Dit vermogen valt onder het nieuwe overgangsstelsel box 3 in dezelfde categorie als beleggingen. Er wordt uitgegaan van een hoog fictief rendement op het vermogen (voorlopig fictief rendement voor 2024: 6,04%) en de aangenomen winst wordt belast (in 2024: 36%).
Onder het oude stelsel was het soms belastingtechnisch voordelig om een hypotheekschuld in box 3 op te kunnen geven. Bijvoorbeeld omdat de voorwaarden in box 1 weinig voordelig zijn en je een hoge schuld hebt waarmee je het vermogen in box 3 kon verlagen.
In 2023 is het nieuwe overgangsstelsel uitsluitend van toepassing. Onder dit nieuwe stelsel wordt je vermogen in vastgoed ook bij een laag vermogen hoger belast dan voorheen in de lagere schijven. Dit maakt het verplaatsen van een woning naar box 3 in vrijwel alle gevallen nog minder aantrekkelijk.
Er zijn een paar scenario’s waarin het mogelijk is (of zelfs verplicht) om een eigen huis in box 3 op te geven. Wanneer gaat je eigen woning van box 1 naar box 3?
Alleen een eigen woning die ook je hoofdverblijf is, valt onder box 1. Een tweede woning of vakantiewoning valt in box 3. Box 3 is bedoeld voor je tweede huis. Je bent dus ook verplicht deze inclusief de onderliggende schuld mee te tellen in box 3.
Hypotheken moeten aan een aantal voorwaarden voldoen om in box 1 opgegeven te mogen of moeten worden. Als je er bijvoorbeeld voor kiest om niet annuïtair af te lossen, gaat een woning automatisch naar box 3.
Ook schulden die je niet direct gebruikt voor het financieren van een eigen woning kun je gebruiken om je vermogen in box 3 te verlagen.
Wat meestal niet kan, is simpelweg een hypotheek aflossen met een andere schuld, om deze schuld vervolgens in box 3 op te geven. Dan blijft het onderliggende schuldobject namelijk je eigen woning.

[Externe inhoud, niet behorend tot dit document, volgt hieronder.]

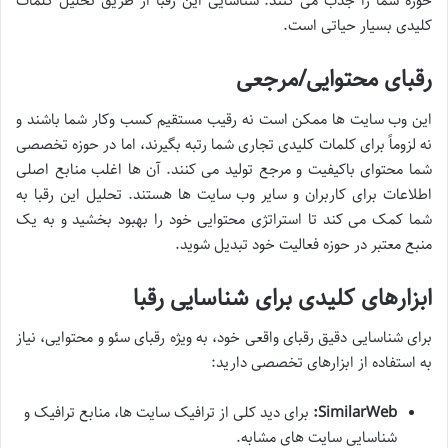
حوزه شما را جذب می کنند. شناسایی این رقبا از طریق تحلیل کلمات
کلیدی بسیار حیاتی است.
رقبای محتوایی/مرجعی
این وب سایت ها ممکن است نه رقیب مستقیم کسب وکار شما باشند و
نه لزوماً برای کلمات کلیدی تجاری شما رتبه بگیرند، اما در حوزه تخصصی
شما محتوای باکیفیت و مرجع تولید می کنند. آن ها اغلب منابع اصلی
اطلاعات برای کاربران و سایر وب سایت ها هستند. تحلیل این رقبا به
شما کمک می کند تا استراتژی محتوایی خود را بهبود بخشید و به یک
منبع معتبر در حوزه فعالیت خود تبدیل شوید.
ابزارهای کلیدی برای شناسایی رقبا
برای شناسایی دقیق رقبای واقعی خود، به ویژه رقبای سئو و محتوایی، نیاز
به استفاده از ابزارهای تخصصی دارید:
SimilarWeb:
برای دید کلی از ترافیک سایت ها، منابع ترافیک و
شناسایی سایت های مشابه.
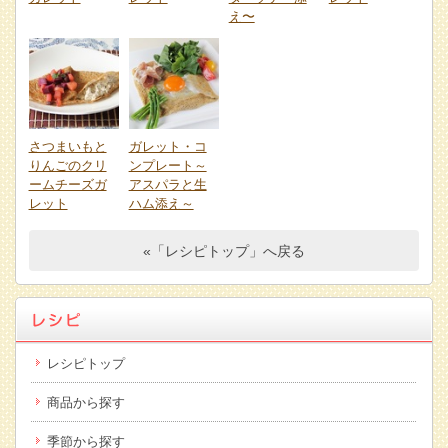
え〜
さつまいもと
ガレット・コ
りんごのクリ
ンプレート～
ームチーズガ
アスパラと生
レット
ハム添え～
«「レシピトップ」へ戻る
レシピトップ
商品から探す
季節から探す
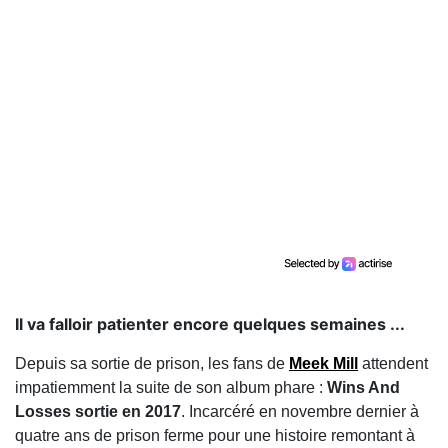
Il va falloir patienter encore quelques semaines ...
Depuis sa sortie de prison, les fans de
Meek Mill
attendent
impatiemment la suite de son album phare :
Wins And
Losses sortie en 2017
. Incarcéré en novembre dernier à
quatre ans de prison ferme pour une histoire remontant à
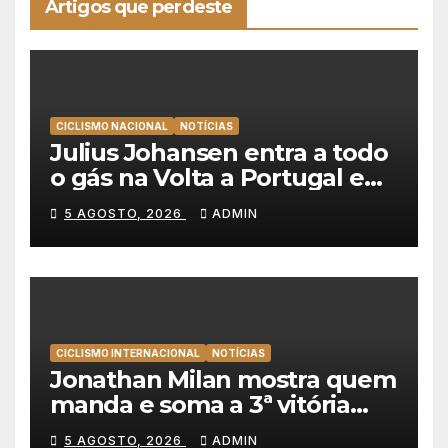
Artigos que perdeste
CICLISMO NACIONAL
NOTÍCIAS
Julius Johansen entra a todo
o gás na Volta a Portugal e
lidera dobradinha da UAE
5 AGOSTO, 2026
ADMIN
Team Emirates em Lisboa
CICLISMO INTERNACIONAL
NOTÍCIAS
Jonathan Milan mostra quem
manda e soma a 3ª vitória
consecutiva na Volta a
5 AGOSTO, 2026
ADMIN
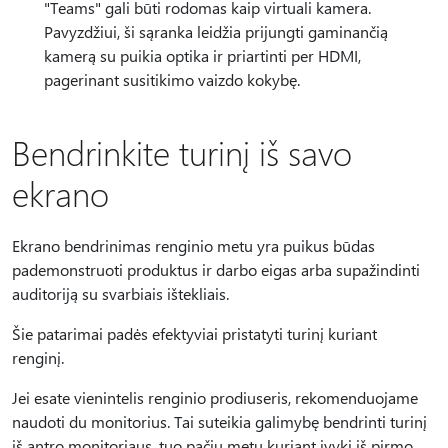
"Teams" gali būti rodomas kaip virtuali kamera.
Pavyzdžiui, ši sąranka leidžia prijungti gaminančią
kamerą su puikia optika ir priartinti per HDMI,
pagerinant susitikimo vaizdo kokybę.
Bendrinkite turinį iš savo
ekrano
Ekrano bendrinimas renginio metu yra puikus būdas
pademonstruoti produktus ir darbo eigas arba supažindinti
auditoriją su svarbiais ištekliais.
Šie patarimai padės efektyviai pristatyti turinį kuriant
renginį.
Jei esate vienintelis renginio prodiuseris, rekomenduojame
naudoti du monitorius. Tai suteikia galimybę bendrinti turinį
iš antro monitoriaus, tuo pačiu metu kuriant įvykį iš pirmo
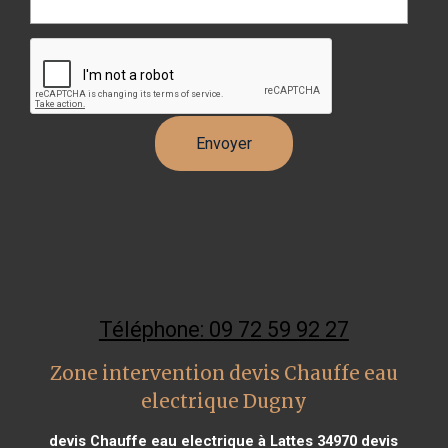
Téléphone: 09 72 59 92 27
Zone intervention devis Chauffe eau
electrique Dugny
devis Chauffe eau electrique à Lattes 34970
devis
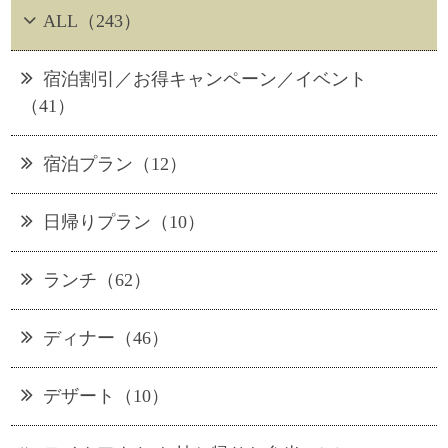
ALL（243）
宿泊割引／お得キャンペーン／イベント
（41）
宿泊プラン（12）
日帰りプラン（10）
ランチ（62）
ディナー（46）
デザート（10）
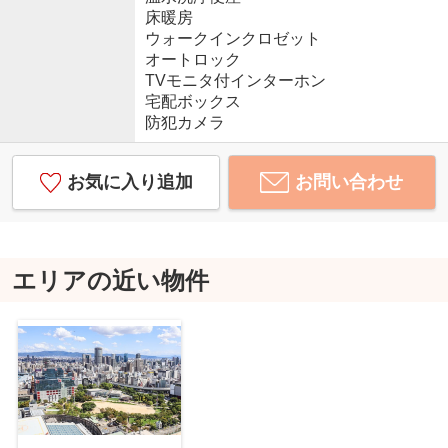
床暖房
ウォークインクロゼット
オートロック
TVモニタ付インターホン
宅配ボックス
防犯カメラ
お気に入り追加
お問い合わせ
エリアの近い物件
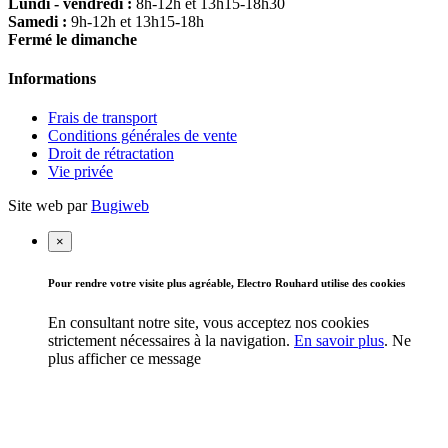
Lundi - vendredi :
8h-12h et 13h15-18h30
Samedi :
9h-12h et 13h15-18h
Fermé le dimanche
Informations
Frais de transport
Conditions générales de vente
Droit de rétractation
Vie privée
Site web par
Bugiweb
×
Pour rendre votre visite plus agréable, Electro Rouhard utilise des cookies
En consultant notre site, vous acceptez nos cookies
strictement nécessaires à la navigation.
En savoir plus
.
Ne
plus afficher ce message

Meer over dit soort schulden vind je op de website van de Belastingdienst over eigenwoningschuld.
Er is geen grens gesteld aan het aantal woningen in box 3. Zolang je niet speculeert op vastgoed, of op een andere manier vastgoed commercieel exploiteert, mag (of moet) je alle woningen waar je niet zelf in woont opgeven als bezit in box 3.
Dubbele belasting is in principe altijd terug te vorderen. Om het te voorkomen, ga je goed na of je tweede woning in box 1 of box 3 valt. Soms is dit een grijs gebied. In dit geval bespreek je de situatie het beste met je belastingadviseur.
Iedere woning waar je niet zelf in woont (eigen woning), valt in principe in box 3. Zo ook een vakantiewoning. Dit geldt ook voor vakantiewoningen in het buitenland. Zodra je een woning ‘commercieel verhuurt’, of er om een andere reden sprake is van exploitatie van vastgoed, valt een vakantiewoning in box 1.
Ja, een tweede huis valt normaal gesproken in box 3. Behalve als je een tweede huis ‘commercieel verhuurt’, bijvoorbeeld als een B&B. Of als je op een andere manier vastgoed exploiteert. Dan moet je de (huur)inkomsten (70%) meenemen in Box 1 van de belastingopgave.